In Rußland werden Löhne oft monatelang nicht gezahlt, laut offiziellen Statistiken lebt ein Drittel der Bevölkerung unter dem Existenzminimum. Doch viele Menschen kommen trotzdem ganz gut über die Runden  ■ Aus Moskau Klaus-Helge Donath

Mit leidgeprüftem Blick steht er da, der kleine Witja. Neun Jahre ist er alt. Vor ihm auf dem Boden in der Einkaufszeile eines Moskauer Vororts liegt eine Mütze. In den Händen hält er ein DIN-A4- Blatt.“ Damen und Herren, Strom- und Wasserkosten haben sich auf das Dreifache verteuert, telefonieren wurde zehnmal teurer. Ich bitte um eine Spende. Wir müssen überleben!“ Die Orthographie entspricht nicht ganz der Norm, doch die Passanten lassen sich nicht lumpen. Selbst größere Scheine segeln in die Mütze. Witja bückt sich nach den Filetstücken, die sogleich in der Hosentasche verschwinden. Und zurück in die Ausgangspose: Mit Unschuldsmiene ran ans schlechte Gewissen.

Brot wird sich der pfiffige Bengel von seinen Tageseinnahmen nicht kaufen, eher ein neues Computerspiel. Denn seine Eltern sind weder arm noch sozial gefährdet. Allerdings ahnen sie nichts von der Geschäftstüchtigkeit ihres vielversprechenden Sprößlings.

Wie Witja gibt es Hunderte, wenn nicht Tausende Kinder und Jugendliche in Moskau, die Betteln zur stetigen Einnahmequelle gemacht haben. Wenige sind so gewievt, und wohl kaum ein zweiter ist mit der kollektiven Psyche derart vertraut wie der Neunjährige. Aus den ewigen Klagen der Erwachsenen, dem alles beherrschenden Thema „Geld“, ziehen sie ihre eigenen Schlüsse – mehr noch buchstäblich Kapital.

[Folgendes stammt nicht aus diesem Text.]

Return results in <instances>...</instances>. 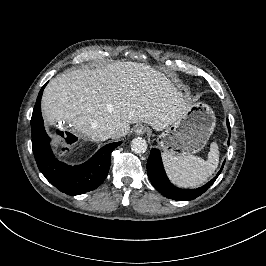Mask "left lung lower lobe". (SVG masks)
<instances>
[{
	"instance_id": "0a47b994",
	"label": "left lung lower lobe",
	"mask_w": 266,
	"mask_h": 266,
	"mask_svg": "<svg viewBox=\"0 0 266 266\" xmlns=\"http://www.w3.org/2000/svg\"><path fill=\"white\" fill-rule=\"evenodd\" d=\"M227 126L230 133V124L227 119ZM229 143V142H228ZM225 161L217 175L204 186L197 189H182L174 186L166 176L163 168L160 152L152 149L147 161V173L152 185L165 197L178 200L190 201L202 195L217 179L224 167Z\"/></svg>"
}]
</instances>
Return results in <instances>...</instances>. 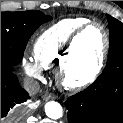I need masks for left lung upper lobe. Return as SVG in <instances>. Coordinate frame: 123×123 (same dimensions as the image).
<instances>
[{
    "mask_svg": "<svg viewBox=\"0 0 123 123\" xmlns=\"http://www.w3.org/2000/svg\"><path fill=\"white\" fill-rule=\"evenodd\" d=\"M110 29V47L106 67L99 78L109 82L123 75V24L110 15H106Z\"/></svg>",
    "mask_w": 123,
    "mask_h": 123,
    "instance_id": "1",
    "label": "left lung upper lobe"
}]
</instances>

Was das Auge auf den Straßen der Hauptstadt als Zeichen der Verelendung wahrnimmt, deckt sich nicht ganz mit der Realität. Selbst die unzähligen älteren Schnorrer in der Metro, auf Bahnhöfen und in belebten Einkaufszentren gehören nicht zu den untersten Einkommensklassen. Sie sind gut organisiert und abgabenpflichtig, nach des Tages Müh' liefern sie ihren Zehnten beim „Einsatzleiter“ ab. Betteln ist weniger ein Indiz um sich greifender Verarmung denn Beleg eines fortschreitenden Sittenverfalls.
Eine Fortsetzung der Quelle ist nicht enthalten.